Cross-sectional analysis of baseline and 3-year follow-up data found small but significant increases in mean BMI (0.3 kg2/m) and WC (1.5cm), prevalence of overweight or obesity (1.3 percentage points) and prevalence of central obesity (4.1 percentage points). Two repeated cross-sectional studies in adults in mainland China found a similar increase in prevalence of central obesity (4.1–4.6 percentage points) but a smaller increase in mean BMI (0.1 kg2/m) in 3-year intervals.[1,21] Longer-term repeated surveys (about 10 years apart) in China showed greater increases in mean BMI (0.2 to 1.2 kg2/m) and mean WC (1.4cm), prevalence of overweight or obesity (2.9 to 10.0 percentage points) and central obesity (2.9 to 9.2 percentage points).[2224] However, as previously discussed, using repeated cross-sectional studies to compare changes in BMI and WC over time is problematic. Longitudinal data are preferred, but none were available in Chinese. A 10-year Japanese longitudinal study found the incidence of obesity (BMI ≥25) ranging from 5.2% to 25.6% in adults in different regions [9]. Although not directly comparable, other non-Asian studies using a higher BMI cut-off point of 30 found higher 10-year incidence rates of obesity: 15% in Australia, 12.0% in northern Sweden and 17.3% in rural areas of the United States [12,25].

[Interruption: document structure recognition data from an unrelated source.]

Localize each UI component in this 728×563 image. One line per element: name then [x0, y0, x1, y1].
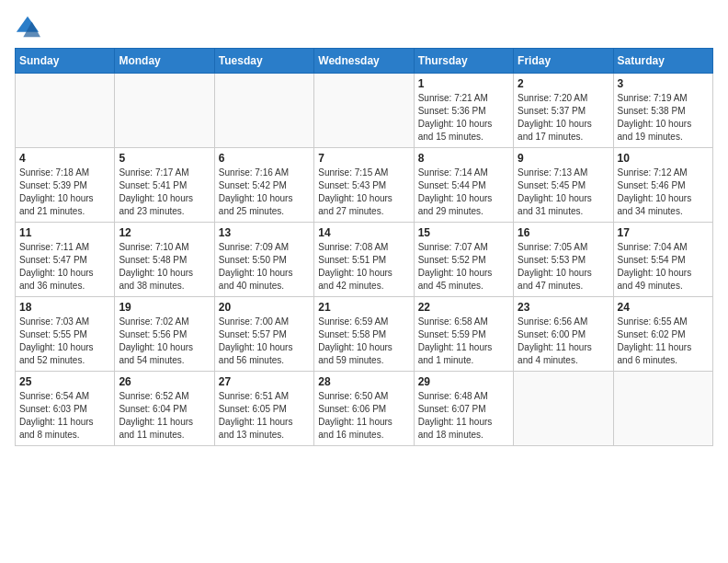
day-header-friday: Friday — [514, 49, 613, 74]
day-info: Sunrise: 7:02 AM Sunset: 5:56 PM Dayligh… — [119, 316, 210, 367]
calendar-cell: 6Sunrise: 7:16 AM Sunset: 5:42 PM Daylig… — [214, 148, 313, 223]
day-number: 26 — [119, 375, 210, 388]
day-number: 25 — [19, 375, 110, 388]
day-info: Sunrise: 6:56 AM Sunset: 6:00 PM Dayligh… — [518, 316, 609, 367]
day-info: Sunrise: 7:18 AM Sunset: 5:39 PM Dayligh… — [19, 167, 110, 218]
day-info: Sunrise: 7:20 AM Sunset: 5:37 PM Dayligh… — [518, 92, 609, 144]
day-info: Sunrise: 6:59 AM Sunset: 5:58 PM Dayligh… — [318, 316, 409, 367]
calendar-cell — [115, 74, 214, 148]
calendar-week-row: 11Sunrise: 7:11 AM Sunset: 5:47 PM Dayli… — [16, 223, 713, 297]
day-info: Sunrise: 6:50 AM Sunset: 6:06 PM Dayligh… — [318, 390, 409, 442]
day-info: Sunrise: 7:15 AM Sunset: 5:43 PM Dayligh… — [318, 167, 409, 218]
day-info: Sunrise: 6:48 AM Sunset: 6:07 PM Dayligh… — [418, 390, 509, 442]
day-info: Sunrise: 7:04 AM Sunset: 5:54 PM Dayligh… — [618, 241, 709, 293]
day-info: Sunrise: 7:16 AM Sunset: 5:42 PM Dayligh… — [219, 167, 310, 218]
calendar-cell: 11Sunrise: 7:11 AM Sunset: 5:47 PM Dayli… — [16, 223, 115, 297]
calendar-cell: 8Sunrise: 7:14 AM Sunset: 5:44 PM Daylig… — [414, 148, 513, 223]
calendar-cell — [16, 74, 115, 148]
day-info: Sunrise: 6:52 AM Sunset: 6:04 PM Dayligh… — [119, 390, 210, 442]
day-info: Sunrise: 6:55 AM Sunset: 6:02 PM Dayligh… — [618, 316, 709, 367]
calendar-cell: 13Sunrise: 7:09 AM Sunset: 5:50 PM Dayli… — [214, 223, 313, 297]
day-info: Sunrise: 6:58 AM Sunset: 5:59 PM Dayligh… — [418, 316, 509, 367]
day-info: Sunrise: 7:05 AM Sunset: 5:53 PM Dayligh… — [518, 241, 609, 293]
day-number: 23 — [518, 301, 609, 314]
logo-icon — [15, 15, 40, 40]
day-number: 10 — [618, 152, 709, 165]
day-number: 19 — [119, 301, 210, 314]
calendar-header-row: SundayMondayTuesdayWednesdayThursdayFrid… — [16, 49, 713, 74]
calendar-cell: 20Sunrise: 7:00 AM Sunset: 5:57 PM Dayli… — [214, 297, 313, 372]
day-info: Sunrise: 7:03 AM Sunset: 5:55 PM Dayligh… — [19, 316, 110, 367]
calendar-week-row: 18Sunrise: 7:03 AM Sunset: 5:55 PM Dayli… — [16, 297, 713, 372]
day-info: Sunrise: 7:19 AM Sunset: 5:38 PM Dayligh… — [618, 92, 709, 144]
day-info: Sunrise: 6:54 AM Sunset: 6:03 PM Dayligh… — [19, 390, 110, 442]
calendar-cell: 5Sunrise: 7:17 AM Sunset: 5:41 PM Daylig… — [115, 148, 214, 223]
day-info: Sunrise: 7:11 AM Sunset: 5:47 PM Dayligh… — [19, 241, 110, 293]
day-header-thursday: Thursday — [414, 49, 513, 74]
day-info: Sunrise: 7:08 AM Sunset: 5:51 PM Dayligh… — [318, 241, 409, 293]
page-header — [15, 15, 713, 40]
calendar-cell: 29Sunrise: 6:48 AM Sunset: 6:07 PM Dayli… — [414, 372, 513, 446]
calendar-cell: 10Sunrise: 7:12 AM Sunset: 5:46 PM Dayli… — [613, 148, 712, 223]
day-number: 16 — [518, 226, 609, 239]
day-info: Sunrise: 7:00 AM Sunset: 5:57 PM Dayligh… — [219, 316, 310, 367]
day-number: 22 — [418, 301, 509, 314]
calendar-cell: 4Sunrise: 7:18 AM Sunset: 5:39 PM Daylig… — [16, 148, 115, 223]
day-number: 17 — [618, 226, 709, 239]
calendar-cell: 17Sunrise: 7:04 AM Sunset: 5:54 PM Dayli… — [613, 223, 712, 297]
day-number: 13 — [219, 226, 310, 239]
day-header-saturday: Saturday — [613, 49, 712, 74]
day-number: 29 — [418, 375, 509, 388]
calendar-cell: 14Sunrise: 7:08 AM Sunset: 5:51 PM Dayli… — [314, 223, 414, 297]
day-number: 6 — [219, 152, 310, 165]
calendar-cell: 12Sunrise: 7:10 AM Sunset: 5:48 PM Dayli… — [115, 223, 214, 297]
calendar-cell: 7Sunrise: 7:15 AM Sunset: 5:43 PM Daylig… — [314, 148, 414, 223]
day-number: 7 — [318, 152, 409, 165]
day-number: 2 — [518, 77, 609, 90]
calendar-cell — [514, 372, 613, 446]
day-number: 15 — [418, 226, 509, 239]
day-header-monday: Monday — [115, 49, 214, 74]
calendar-cell: 22Sunrise: 6:58 AM Sunset: 5:59 PM Dayli… — [414, 297, 513, 372]
day-header-sunday: Sunday — [16, 49, 115, 74]
calendar-cell — [314, 74, 414, 148]
calendar-week-row: 25Sunrise: 6:54 AM Sunset: 6:03 PM Dayli… — [16, 372, 713, 446]
calendar-cell: 27Sunrise: 6:51 AM Sunset: 6:05 PM Dayli… — [214, 372, 313, 446]
day-number: 4 — [19, 152, 110, 165]
day-number: 9 — [518, 152, 609, 165]
day-header-tuesday: Tuesday — [214, 49, 313, 74]
calendar-week-row: 1Sunrise: 7:21 AM Sunset: 5:36 PM Daylig… — [16, 74, 713, 148]
day-number: 12 — [119, 226, 210, 239]
day-info: Sunrise: 6:51 AM Sunset: 6:05 PM Dayligh… — [219, 390, 310, 442]
calendar-week-row: 4Sunrise: 7:18 AM Sunset: 5:39 PM Daylig… — [16, 148, 713, 223]
day-number: 27 — [219, 375, 310, 388]
day-number: 14 — [318, 226, 409, 239]
calendar-cell: 25Sunrise: 6:54 AM Sunset: 6:03 PM Dayli… — [16, 372, 115, 446]
calendar-cell: 1Sunrise: 7:21 AM Sunset: 5:36 PM Daylig… — [414, 74, 513, 148]
calendar-cell: 18Sunrise: 7:03 AM Sunset: 5:55 PM Dayli… — [16, 297, 115, 372]
day-info: Sunrise: 7:17 AM Sunset: 5:41 PM Dayligh… — [119, 167, 210, 218]
calendar-cell: 9Sunrise: 7:13 AM Sunset: 5:45 PM Daylig… — [514, 148, 613, 223]
calendar-cell: 26Sunrise: 6:52 AM Sunset: 6:04 PM Dayli… — [115, 372, 214, 446]
day-info: Sunrise: 7:09 AM Sunset: 5:50 PM Dayligh… — [219, 241, 310, 293]
calendar-cell: 15Sunrise: 7:07 AM Sunset: 5:52 PM Dayli… — [414, 223, 513, 297]
day-number: 28 — [318, 375, 409, 388]
day-info: Sunrise: 7:07 AM Sunset: 5:52 PM Dayligh… — [418, 241, 509, 293]
day-info: Sunrise: 7:10 AM Sunset: 5:48 PM Dayligh… — [119, 241, 210, 293]
calendar-cell: 19Sunrise: 7:02 AM Sunset: 5:56 PM Dayli… — [115, 297, 214, 372]
day-number: 5 — [119, 152, 210, 165]
day-info: Sunrise: 7:21 AM Sunset: 5:36 PM Dayligh… — [418, 92, 509, 144]
calendar-cell: 21Sunrise: 6:59 AM Sunset: 5:58 PM Dayli… — [314, 297, 414, 372]
day-number: 24 — [618, 301, 709, 314]
day-number: 11 — [19, 226, 110, 239]
day-number: 21 — [318, 301, 409, 314]
calendar-cell — [613, 372, 712, 446]
calendar-cell: 16Sunrise: 7:05 AM Sunset: 5:53 PM Dayli… — [514, 223, 613, 297]
day-number: 8 — [418, 152, 509, 165]
day-number: 3 — [618, 77, 709, 90]
day-number: 20 — [219, 301, 310, 314]
day-info: Sunrise: 7:14 AM Sunset: 5:44 PM Dayligh… — [418, 167, 509, 218]
logo — [15, 15, 44, 40]
calendar-cell: 24Sunrise: 6:55 AM Sunset: 6:02 PM Dayli… — [613, 297, 712, 372]
day-info: Sunrise: 7:13 AM Sunset: 5:45 PM Dayligh… — [518, 167, 609, 218]
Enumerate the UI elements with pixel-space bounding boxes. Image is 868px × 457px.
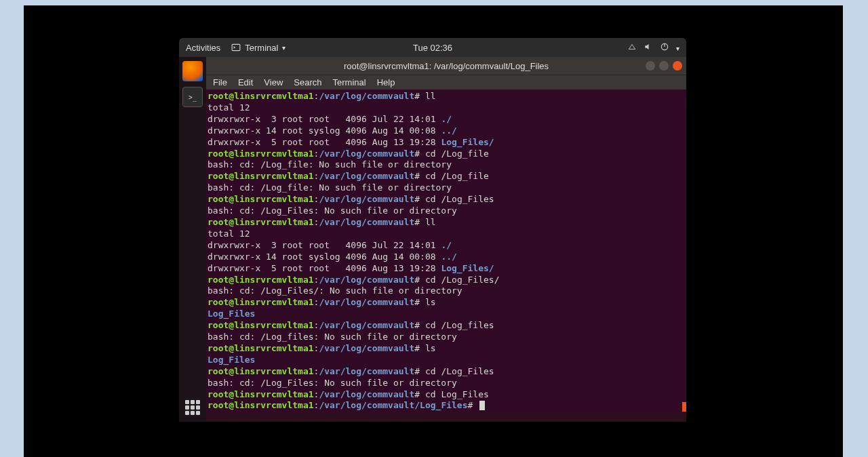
show-applications-icon[interactable] bbox=[185, 400, 200, 415]
menu-view[interactable]: View bbox=[264, 77, 283, 87]
menu-edit[interactable]: Edit bbox=[238, 77, 253, 87]
close-button[interactable] bbox=[673, 61, 682, 71]
gnome-topbar: Activities Terminal Tue 02:36 bbox=[179, 38, 686, 57]
svg-rect-0 bbox=[232, 44, 240, 50]
power-icon[interactable] bbox=[660, 42, 669, 54]
desktop-window: Activities Terminal Tue 02:36 root@linsr… bbox=[179, 38, 686, 422]
terminal-cursor bbox=[479, 401, 485, 410]
menu-help[interactable]: Help bbox=[377, 77, 395, 87]
menu-terminal[interactable]: Terminal bbox=[333, 77, 366, 87]
clock-label[interactable]: Tue 02:36 bbox=[413, 43, 452, 53]
terminal-app-icon bbox=[231, 43, 241, 52]
menu-file[interactable]: File bbox=[213, 77, 227, 87]
window-title: root@linsrvrcmvltma1: /var/log/commvault… bbox=[344, 61, 549, 71]
terminal-output[interactable]: root@linsrvrcmvltma1:/var/log/commvault#… bbox=[206, 90, 686, 413]
minimize-button[interactable] bbox=[646, 61, 655, 71]
system-menu-dropdown[interactable] bbox=[676, 43, 679, 53]
menu-search[interactable]: Search bbox=[294, 77, 321, 87]
maximize-button[interactable] bbox=[659, 61, 669, 71]
network-icon[interactable] bbox=[627, 42, 637, 54]
activities-button[interactable]: Activities bbox=[186, 43, 220, 53]
terminal-dock-icon[interactable] bbox=[182, 87, 203, 107]
firefox-icon[interactable] bbox=[182, 61, 203, 81]
volume-icon[interactable] bbox=[644, 42, 653, 54]
window-titlebar: root@linsrvrcmvltma1: /var/log/commvault… bbox=[206, 57, 686, 75]
dock bbox=[179, 57, 206, 422]
app-menu-label: Terminal bbox=[245, 43, 278, 53]
scrollbar-thumb[interactable] bbox=[682, 402, 686, 412]
menubar: File Edit View Search Terminal Help bbox=[206, 75, 686, 90]
app-menu[interactable]: Terminal bbox=[231, 43, 285, 53]
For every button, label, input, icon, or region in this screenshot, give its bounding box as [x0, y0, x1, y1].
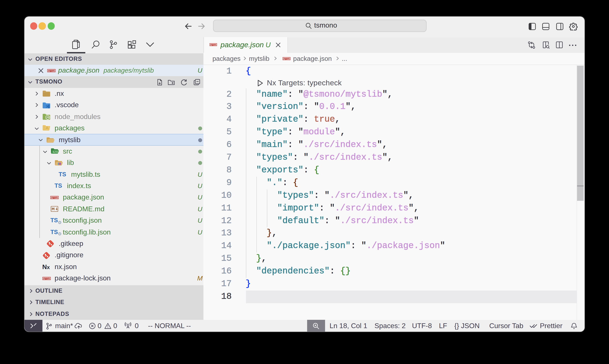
svg-text:</>: </> — [53, 151, 58, 154]
svg-text:JS: JS — [46, 116, 49, 118]
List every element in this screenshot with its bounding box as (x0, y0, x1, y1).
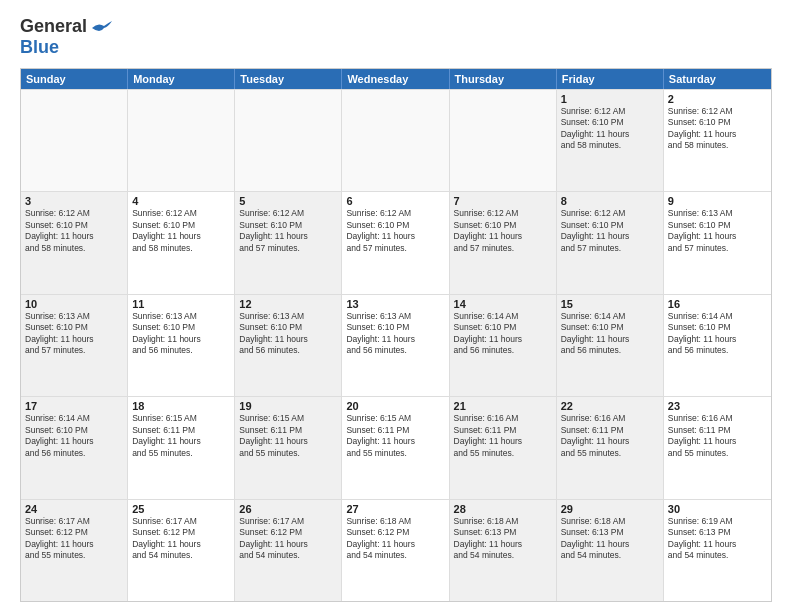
day-info: Sunrise: 6:13 AM Sunset: 6:10 PM Dayligh… (346, 311, 444, 357)
calendar-cell: 8Sunrise: 6:12 AM Sunset: 6:10 PM Daylig… (557, 192, 664, 293)
calendar-cell: 23Sunrise: 6:16 AM Sunset: 6:11 PM Dayli… (664, 397, 771, 498)
calendar-cell: 17Sunrise: 6:14 AM Sunset: 6:10 PM Dayli… (21, 397, 128, 498)
calendar-cell: 11Sunrise: 6:13 AM Sunset: 6:10 PM Dayli… (128, 295, 235, 396)
day-info: Sunrise: 6:19 AM Sunset: 6:13 PM Dayligh… (668, 516, 767, 562)
day-number: 15 (561, 298, 659, 310)
day-info: Sunrise: 6:14 AM Sunset: 6:10 PM Dayligh… (25, 413, 123, 459)
calendar-cell: 19Sunrise: 6:15 AM Sunset: 6:11 PM Dayli… (235, 397, 342, 498)
day-number: 22 (561, 400, 659, 412)
day-number: 27 (346, 503, 444, 515)
day-info: Sunrise: 6:18 AM Sunset: 6:12 PM Dayligh… (346, 516, 444, 562)
day-number: 11 (132, 298, 230, 310)
day-number: 6 (346, 195, 444, 207)
calendar-cell: 2Sunrise: 6:12 AM Sunset: 6:10 PM Daylig… (664, 90, 771, 191)
calendar-cell: 21Sunrise: 6:16 AM Sunset: 6:11 PM Dayli… (450, 397, 557, 498)
calendar-row-4: 17Sunrise: 6:14 AM Sunset: 6:10 PM Dayli… (21, 396, 771, 498)
day-number: 28 (454, 503, 552, 515)
day-info: Sunrise: 6:13 AM Sunset: 6:10 PM Dayligh… (239, 311, 337, 357)
logo-general: General (20, 16, 87, 37)
calendar-cell (128, 90, 235, 191)
calendar-cell: 6Sunrise: 6:12 AM Sunset: 6:10 PM Daylig… (342, 192, 449, 293)
weekday-header-thursday: Thursday (450, 69, 557, 89)
calendar-cell: 15Sunrise: 6:14 AM Sunset: 6:10 PM Dayli… (557, 295, 664, 396)
header: General Blue (20, 16, 772, 58)
calendar: SundayMondayTuesdayWednesdayThursdayFrid… (20, 68, 772, 602)
day-info: Sunrise: 6:13 AM Sunset: 6:10 PM Dayligh… (132, 311, 230, 357)
day-number: 7 (454, 195, 552, 207)
day-info: Sunrise: 6:12 AM Sunset: 6:10 PM Dayligh… (668, 106, 767, 152)
day-info: Sunrise: 6:13 AM Sunset: 6:10 PM Dayligh… (668, 208, 767, 254)
day-info: Sunrise: 6:16 AM Sunset: 6:11 PM Dayligh… (454, 413, 552, 459)
day-info: Sunrise: 6:12 AM Sunset: 6:10 PM Dayligh… (132, 208, 230, 254)
day-number: 3 (25, 195, 123, 207)
weekday-header-saturday: Saturday (664, 69, 771, 89)
calendar-cell: 12Sunrise: 6:13 AM Sunset: 6:10 PM Dayli… (235, 295, 342, 396)
day-info: Sunrise: 6:12 AM Sunset: 6:10 PM Dayligh… (561, 106, 659, 152)
page: General Blue SundayMondayTuesdayWednesda… (0, 0, 792, 612)
calendar-cell: 27Sunrise: 6:18 AM Sunset: 6:12 PM Dayli… (342, 500, 449, 601)
calendar-cell: 14Sunrise: 6:14 AM Sunset: 6:10 PM Dayli… (450, 295, 557, 396)
day-number: 4 (132, 195, 230, 207)
calendar-cell: 24Sunrise: 6:17 AM Sunset: 6:12 PM Dayli… (21, 500, 128, 601)
day-info: Sunrise: 6:18 AM Sunset: 6:13 PM Dayligh… (561, 516, 659, 562)
calendar-cell: 18Sunrise: 6:15 AM Sunset: 6:11 PM Dayli… (128, 397, 235, 498)
day-info: Sunrise: 6:12 AM Sunset: 6:10 PM Dayligh… (561, 208, 659, 254)
calendar-cell: 9Sunrise: 6:13 AM Sunset: 6:10 PM Daylig… (664, 192, 771, 293)
day-number: 17 (25, 400, 123, 412)
calendar-cell: 7Sunrise: 6:12 AM Sunset: 6:10 PM Daylig… (450, 192, 557, 293)
calendar-cell: 26Sunrise: 6:17 AM Sunset: 6:12 PM Dayli… (235, 500, 342, 601)
calendar-cell: 25Sunrise: 6:17 AM Sunset: 6:12 PM Dayli… (128, 500, 235, 601)
day-info: Sunrise: 6:12 AM Sunset: 6:10 PM Dayligh… (239, 208, 337, 254)
day-number: 26 (239, 503, 337, 515)
day-info: Sunrise: 6:18 AM Sunset: 6:13 PM Dayligh… (454, 516, 552, 562)
day-info: Sunrise: 6:15 AM Sunset: 6:11 PM Dayligh… (346, 413, 444, 459)
weekday-header-friday: Friday (557, 69, 664, 89)
calendar-row-2: 3Sunrise: 6:12 AM Sunset: 6:10 PM Daylig… (21, 191, 771, 293)
day-info: Sunrise: 6:14 AM Sunset: 6:10 PM Dayligh… (561, 311, 659, 357)
calendar-cell: 1Sunrise: 6:12 AM Sunset: 6:10 PM Daylig… (557, 90, 664, 191)
day-number: 5 (239, 195, 337, 207)
day-number: 30 (668, 503, 767, 515)
day-info: Sunrise: 6:17 AM Sunset: 6:12 PM Dayligh… (239, 516, 337, 562)
day-info: Sunrise: 6:14 AM Sunset: 6:10 PM Dayligh… (668, 311, 767, 357)
day-number: 12 (239, 298, 337, 310)
day-info: Sunrise: 6:12 AM Sunset: 6:10 PM Dayligh… (454, 208, 552, 254)
calendar-row-5: 24Sunrise: 6:17 AM Sunset: 6:12 PM Dayli… (21, 499, 771, 601)
weekday-header-monday: Monday (128, 69, 235, 89)
calendar-cell: 22Sunrise: 6:16 AM Sunset: 6:11 PM Dayli… (557, 397, 664, 498)
calendar-cell: 13Sunrise: 6:13 AM Sunset: 6:10 PM Dayli… (342, 295, 449, 396)
calendar-cell: 30Sunrise: 6:19 AM Sunset: 6:13 PM Dayli… (664, 500, 771, 601)
day-number: 13 (346, 298, 444, 310)
weekday-header-tuesday: Tuesday (235, 69, 342, 89)
calendar-cell: 28Sunrise: 6:18 AM Sunset: 6:13 PM Dayli… (450, 500, 557, 601)
day-number: 20 (346, 400, 444, 412)
day-info: Sunrise: 6:16 AM Sunset: 6:11 PM Dayligh… (668, 413, 767, 459)
day-info: Sunrise: 6:13 AM Sunset: 6:10 PM Dayligh… (25, 311, 123, 357)
calendar-cell (235, 90, 342, 191)
calendar-cell: 16Sunrise: 6:14 AM Sunset: 6:10 PM Dayli… (664, 295, 771, 396)
calendar-row-1: 1Sunrise: 6:12 AM Sunset: 6:10 PM Daylig… (21, 89, 771, 191)
calendar-cell: 20Sunrise: 6:15 AM Sunset: 6:11 PM Dayli… (342, 397, 449, 498)
day-number: 24 (25, 503, 123, 515)
day-number: 25 (132, 503, 230, 515)
calendar-cell: 29Sunrise: 6:18 AM Sunset: 6:13 PM Dayli… (557, 500, 664, 601)
calendar-header: SundayMondayTuesdayWednesdayThursdayFrid… (21, 69, 771, 89)
calendar-cell: 4Sunrise: 6:12 AM Sunset: 6:10 PM Daylig… (128, 192, 235, 293)
day-number: 18 (132, 400, 230, 412)
day-number: 19 (239, 400, 337, 412)
day-number: 10 (25, 298, 123, 310)
day-number: 2 (668, 93, 767, 105)
day-number: 21 (454, 400, 552, 412)
day-info: Sunrise: 6:16 AM Sunset: 6:11 PM Dayligh… (561, 413, 659, 459)
day-number: 29 (561, 503, 659, 515)
calendar-cell: 3Sunrise: 6:12 AM Sunset: 6:10 PM Daylig… (21, 192, 128, 293)
day-info: Sunrise: 6:12 AM Sunset: 6:10 PM Dayligh… (25, 208, 123, 254)
calendar-cell: 10Sunrise: 6:13 AM Sunset: 6:10 PM Dayli… (21, 295, 128, 396)
calendar-cell: 5Sunrise: 6:12 AM Sunset: 6:10 PM Daylig… (235, 192, 342, 293)
day-number: 23 (668, 400, 767, 412)
day-info: Sunrise: 6:17 AM Sunset: 6:12 PM Dayligh… (25, 516, 123, 562)
calendar-cell (450, 90, 557, 191)
calendar-cell (21, 90, 128, 191)
calendar-row-3: 10Sunrise: 6:13 AM Sunset: 6:10 PM Dayli… (21, 294, 771, 396)
day-number: 14 (454, 298, 552, 310)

More importantly, we have provided the first evidence on the short-term dynamic changes of individual weight status based on BMI and WC in the most westernised city in China. About half the respondents had changed weight status over 3 years. One-fourth had become overweight or obese, while a similar proportion had become normal. In contrast, WC changes were more pronounced for becoming normal (29.4%) than becoming centrally obese (17.4%). These results were consistent with other local findings that weight control behaviours were popular with more than one-fourth (28.8%) of respondents trying to reduce (15.5%), gain (1.3%) or maintain (12.0%) weight in the past 12 months [2]. The changes on weight status and WC may mostly happen among respondents with around-cut-off BMIs and WCs. Further studies are warranted to investigate the factors associating with the changes. Chinese studies have linked socio-demographic (sex, education) and lifestyle (smoking, alcohol, physical activities and diet) factors to weight gain [26,27]. With massive commercial advertising for weight control in Hong Kong, social pressure to be slim is great and over half the adolescents misperceived their weight status as overweight or obese [28]. On the other hand, aggressive promotion of high-energy food and lack of physical activities typical of urban living are conducive to obesity. The apparent stable prevalence of general and central obesity in Hong Kong is therefore likely due to a balance of the above opposing influences.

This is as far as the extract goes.